Closed Genome Sequence of Noninvasive Streptococcus pyogenes M/emm3 Strain STAB902.

We report a closed genome sequence of group A Streptococcus genotype emm3 (GAS M/emm3) strain STAB902, isolated from a superficial pyodermatitis. The genome is composed of 1,892,124 bp, 6 integrated prophages, and has 1,858 identified coding sequences (CDSs). It has been fitted with the two available invasive GAS M/emm3 strains.

GENOME ANNOUNCEMENT

Streptococcus pyogenes or GAS may be asymptomatically carried in the throat of 5 to 15% of normal individuals and is also an important human pathogen that causes a wide variety of infectious diseases. The bacterial wall-anchored M protein, which is encoded by the emm gene, is an important virulence factor and is also an epidemiological marker that is used worldwide to characterize GAS isolates (1, 2). Strains with the M/emm3 type are more often associated with invasive infections such as necrotizing fasciitis or streptococcal toxic shock syndrome, and have a higher case fatality rate than strains of most other emm genotypes (3, 4). The complete genomes of two invasive GAS M/emm3 strains are available (5, 6).
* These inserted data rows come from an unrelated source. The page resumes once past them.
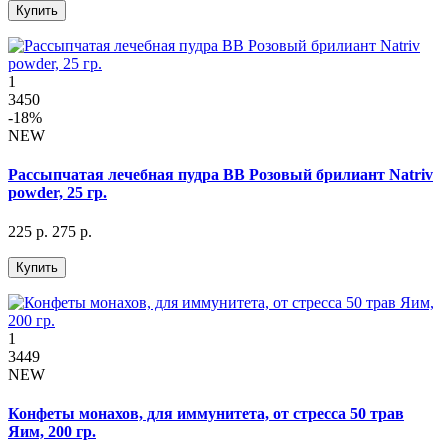
Купить
1
3450
-18%
NEW
Рассыпчатая лечебная пудра BB Розовый брилиант Natriv
powder, 25 гр.
225 р.
275 р.
Купить
1
3449
NEW
Конфеты монахов, для иммунитета, от стресса 50 трав
Яим, 200 гр.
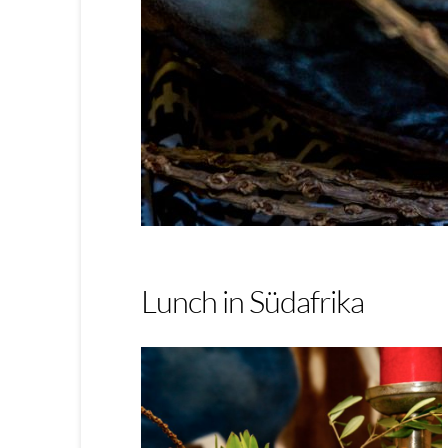
Lunch in Südafrika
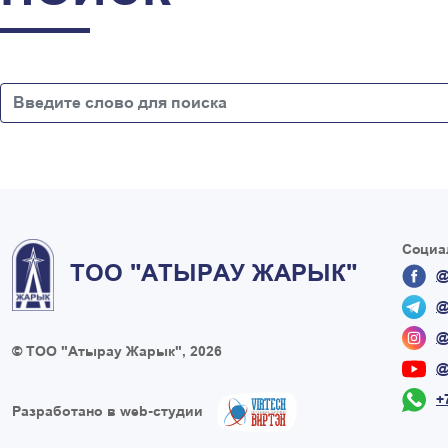
Социа
ТОО "АТЫРАУ ЖАРЫК"
@
@
@
© ТОО "Атырау Жарык", 2026
@
+
Разработано в web-студии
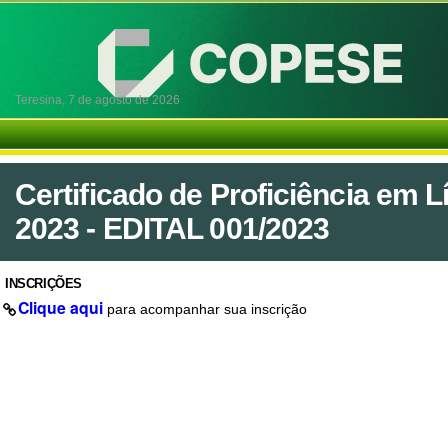
Teresina,
7 de agosto de 2026
Certificado de Proficiência em 
2023 - EDITAL 001/2023
INSCRIÇÕES
Clique aqui
para acompanhar sua inscrição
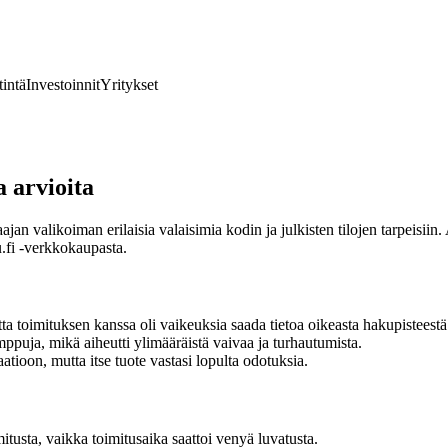
tintä
Investoinnit
Yritykset
 arvioita
jan valikoiman erilaisia valaisimia kodin ja julkisten tilojen tarpeisiin
u.fi -verkkokaupasta.
ta toimituksen kanssa oli vaikeuksia saada tietoa oikeasta hakupisteestä
mppuja, mikä aiheutti ylimääräistä vaivaa ja turhautumista.
ioon, mutta itse tuote vastasi lopulta odotuksia.
tusta, vaikka toimitusaika saattoi venyä luvatusta.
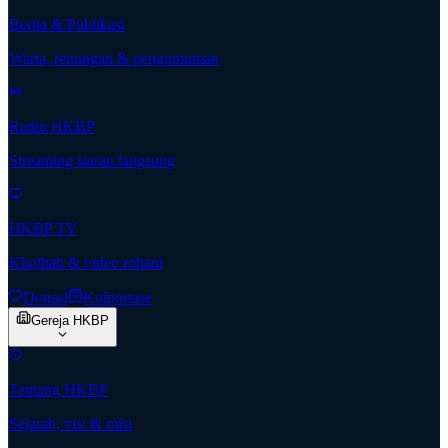
Berita & Publikasi
Warta, renungan & pengumuman
Radio HKBP
Streaming siaran langsung
HKBP TV
Khotbah & video rohani
Donasi
Kolportase
Gereja HKBP
Tentang HKBP
Sejarah, visi & misi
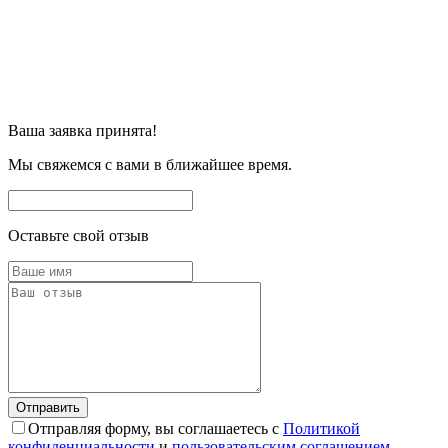
Ваша заявка принята!
Мы свяжемся с вами в ближайшее время.
Оставьте свой отзыв
Отправляя форму, вы соглашаетесь с
Политикой
конфиденциальности
и
пользовательским соглашением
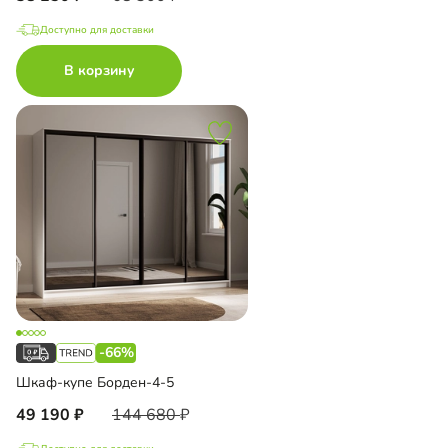
Доступно для доставки
В корзину
-66%
Шкаф-купе Борден-4-5
49 190
144 680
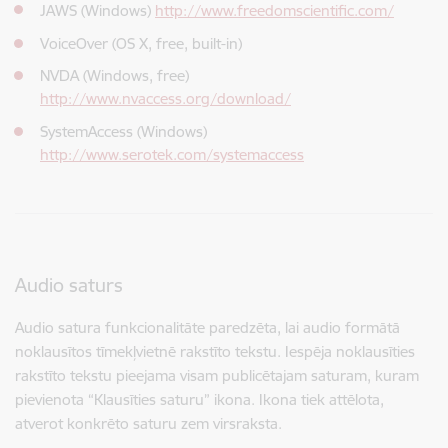
JAWS (Windows)
http://www.freedomscientific.com/
VoiceOver (OS X, free, built-in)
NVDA (Windows, free)
http://www.nvaccess.org/download/
SystemAccess (Windows)
http://www.serotek.com/systemaccess
Audio saturs
Audio satura funkcionalitāte paredzēta, lai audio formātā
noklausītos tīmekļvietnē rakstīto tekstu. Iespēja noklausīties
rakstīto tekstu pieejama visam publicētajam saturam, kuram
pievienota “Klausīties saturu” ikona. Ikona tiek attēlota,
atverot konkrēto saturu zem virsraksta.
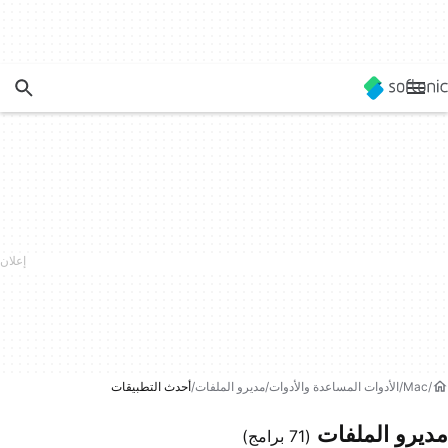
Mac
الأدوات المساعدة والأدوات
مديرو الملفات
أحدث التطبيقات
مديرو الملفات
(71 برامج)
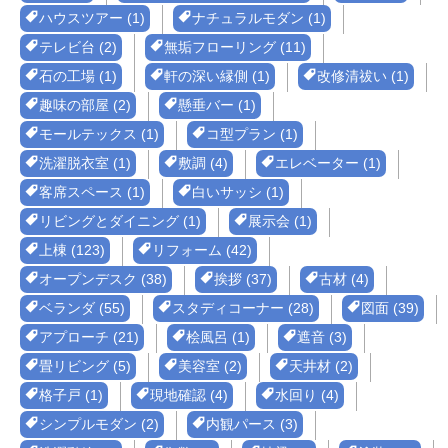
ハウスツアー (1)
ナチュラルモダン (1)
テレビ台 (2)
無垢フローリング (11)
石の工場 (1)
軒の深い縁側 (1)
改修清祓い (1)
趣味の部屋 (2)
懸垂バー (1)
モールテックス (1)
コ型プラン (1)
洗濯脱衣室 (1)
敷調 (4)
エレベーター (1)
客席スペース (1)
白いサッシ (1)
リビングとダイニング (1)
展示会 (1)
上棟 (123)
リフォーム (42)
オープンデスク (38)
挨拶 (37)
古材 (4)
ベランダ (55)
スタディコーナー (28)
図面 (39)
アプローチ (21)
桧風呂 (1)
遮音 (3)
畳リビング (5)
美容室 (2)
天井材 (2)
格子戸 (1)
現地確認 (4)
水回り (4)
シンプルモダン (2)
内観パース (3)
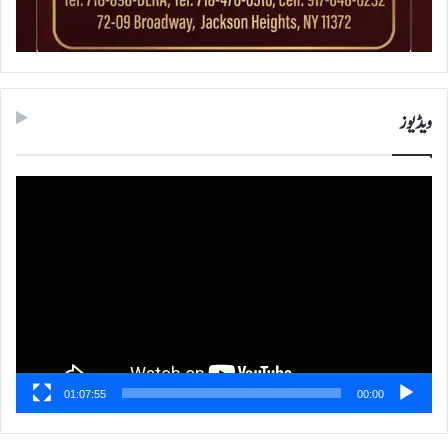
ویڈیوز
ویڈیو
پلیئر
01:07:55
00:00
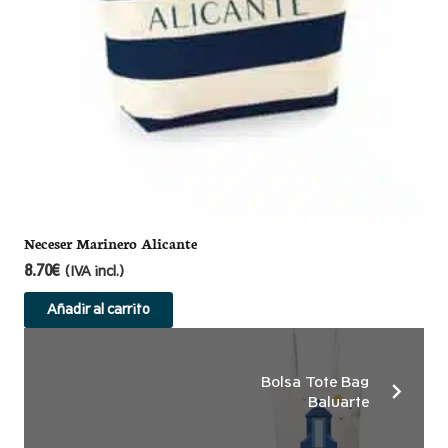
Neceser Marinero Alicante
8.70
€
(IVA incl.)
Añadir al carrito
Bolsa Tote Bag
Baluarte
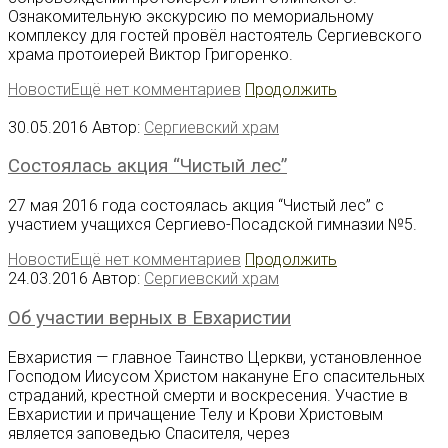
Ознакомительную экскурсию по мемориальному
комплексу для гостей провёл настоятель Сергиевского
храма протоиерей Виктор Григоренко.
Новости
Ещё нет комментариев
Продолжить
30.05.2016
Автор:
Сергиевский храм
Состоялась акция “Чистый лес”
27 мая 2016 года состоялась акция “Чистый лес” с
участием учащихся Сергиево-Посадской гимназии №5.
Новости
Ещё нет комментариев
Продолжить
24.03.2016
Автор:
Сергиевский храм
Об участии верных в Евхаристии
Евхаристия — главное Таинство Церкви, установленное
Господом Иисусом Христом накануне Его спасительных
страданий, крестной смерти и воскресения. Участие в
Евхаристии и причащение Телу и Крови Христовым
является заповедью Спасителя, через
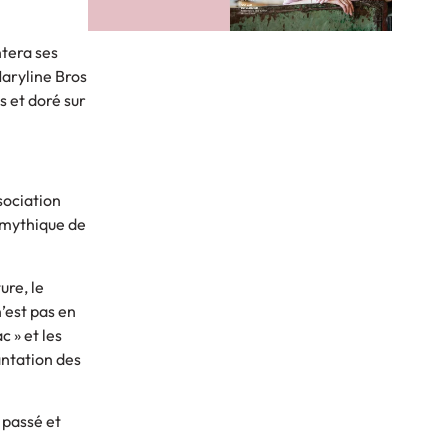
ntera ses
Maryline Bros
s et doré sur
sociation
e mythique de
ure, le
n’est pas en
c » et les
antation des
 passé et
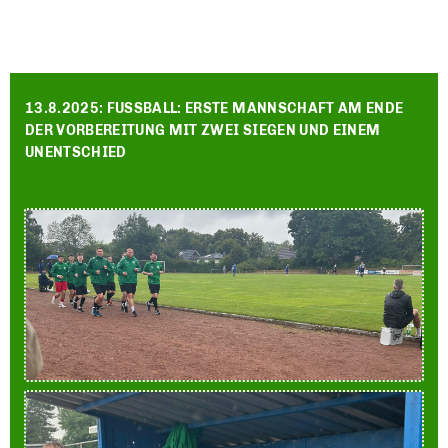
13.8.2025: FUSSBALL: ERSTE MANNSCHAFT AM ENDE
DER VORBEREITUNG MIT ZWEI SIEGEN UND EINEM
UNENTSCHIED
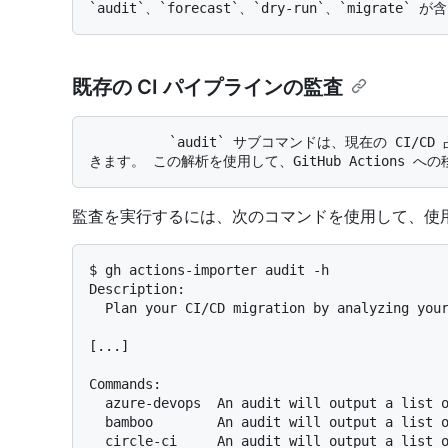
既存の CI パイプラインの監査
          `audit` サブコマンドは、現在の CI/CD 占有領域を分析して、CI/CD の移行の計画に使用で
監査を実行するには、次のコマンドを使用して、使
$ gh actions-importer audit -h

Description:

  Plan your CI/CD migration by analyzing your current CI/CD footprint.

[...]

Commands:

  azure-devops  An audit will output a list 
  bamboo        An audit will output a list 
  circle-ci     An audit will output a list 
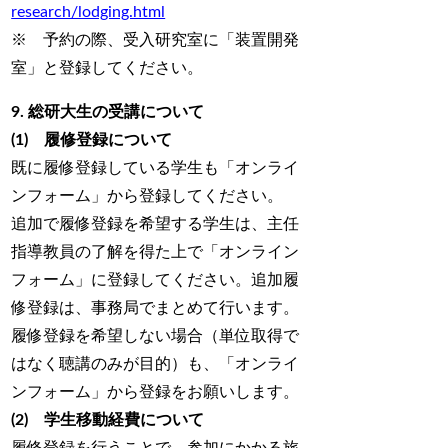
research/lodging.html
※ 予約の際、受入研究室に「装置開発
室」と登録してください。
9. 総研大生の受講について
(1)
履修登録について
既に履修登録している学生も「オンライ
ンフォーム」から登録してください。
追加で履修登録を希望する学生は、主任
指導教員の了解を得た上で「オンライン
フォーム」に登録してください。追加履
修登録は、事務局でまとめて行います。
履修登録を希望しない場合（単位取得で
はなく聴講のみが目的）も、「オンライ
ンフォーム」から登録をお願いします。
(2)
学生移動経費について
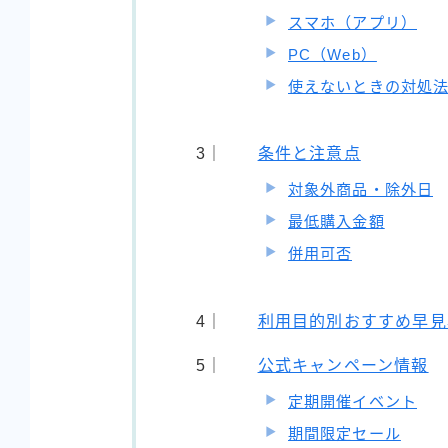
スマホ（アプリ）
PC（Web）
使えないときの対処
条件と注意点
対象外商品・除外日
最低購入金額
併用可否
利用目的別おすすめ早見
公式キャンペーン情報
定期開催イベント
期間限定セール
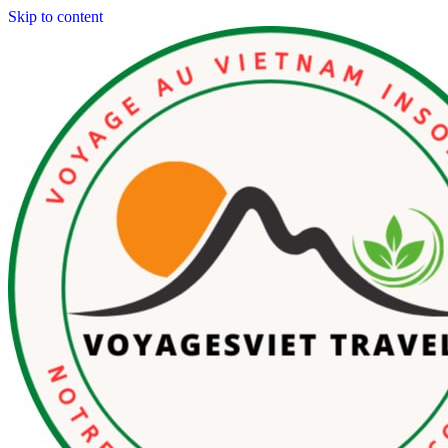
Skip to content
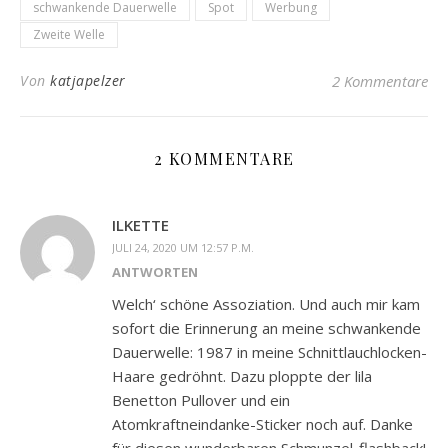
schwankende Dauerwelle
Spot
Werbung
Zweite Welle
Von
katjapelzer
2 Kommentare
2 KOMMENTARE
ILKETTE
JULI 24, 2020 UM 12:57 P.M.
ANTWORTEN
Welch‘ schöne Assoziation. Und auch mir kam
sofort die Erinnerung an meine schwankende
Dauerwelle: 1987 in meine Schnittlauchlocken-
Haare gedröhnt. Dazu ploppte der lila
Benetton Pullover und ein
Atomkraftneindanke-Sticker noch auf. Danke
für diesen wunderbaren Schmunzel-flashback!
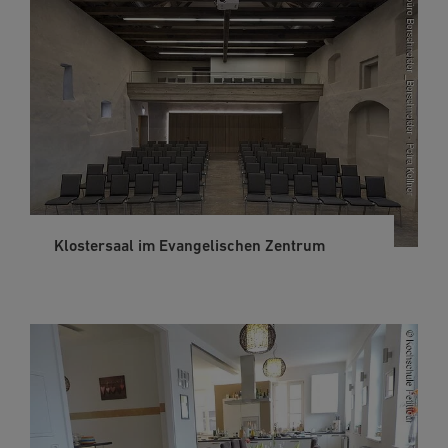
Klostersaal im Evangelischen Zentrum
Aiming to decipher molecular mechanisms involved in invasiveness by comparing GAS M/emm3 strains, we sequenced and annotated the whole genome of an M/emm3 GAS strain isolated from a non-invasive superficial cutaneous infection, henceforth named STAB902.

A STAB902 strain grown in Todd-Hewitt medium supplemented with 0.2% yeast extract (THY) and DNA for sequencing was extracted and purified using the phenol-chlorophorm technique. Genomic DNA was sequenced using HiSeq 2000 technology (Illumina, Inc., San Diego, CA) and the paired-end library was built using the MGX facility of the CNRS in Montpellier, France. There are a total of 35,623,128 high-quality reads giving an average of 1,964-fold coverage of the genome, which was assembled using CLC Genomics Workbench v6 software (http://www.clcbio.com). The resulting assembly consisted of 90 contigs, which were oriented and connected based on the two previously sequenced GAS M/emm3 strains (SSI-1 and MGAS 315) (5, 6). In comparison with these two reference genomes, which both show large genomic rearrangements (5), the final chromosomal organization of the STAB902 strain is identical to that of the SSI-1 strain. After reassembling, 9 gaps persisted within the repeated zones (4 rRNAs, 3 tRNAs, and 2 hypothetical phage proteins), and were filled according to the nucleotide sequences of the SSI-1 and MGAS 315 strains. Two assembly gaps separated by 278 bp were localized within the sclB gene (collagen-like surface protein) (7). Therefore, the sclB sequence was determined by PCR and sequencing. This allows the complete closure of the chromosome of the STAB902 strain. Genome annotation was performed in parallel by using the RAST server (8) and NCBI-PGAP (http://ncbi.nlm.nih.gov/genome/annotation_prok). Prophages were identified using the PHAge search tool (PHAST) (9).

Finally the strain STAB902 harbored a single circular genome of 1,892,124 bp, with a G+C-content of 38.4%. We identified 1,858 coding sequences (CDSs), 60 tRNAs genes, 15 rRNAs genes, and 6 intact integrated prophages. The multilocus sequence type (10) is determined to be ST406. In comparison with SSI-1 and MGAS 315 genomes (5, 6), almost all of the genes of known virulence factors (proteinases, superantigen, proteins adhesion, and gene regulator) are present. In addition, genomic comparison evidenced in the strain STAB902 in-frame deletions of sclB and graB (11) genes encoding two surface proteins anchored to the bacterial wall by an LP×TG motif. The roles of these genes in the invasiveness of the GAS M/emm3 genotype are under investigation.

Nucleotide sequence accession number.

The S. pyogenes strain STAB902 genome sequence has been deposited in the NCBI database under the accession no. CP007041. The version described in this paper is the first version.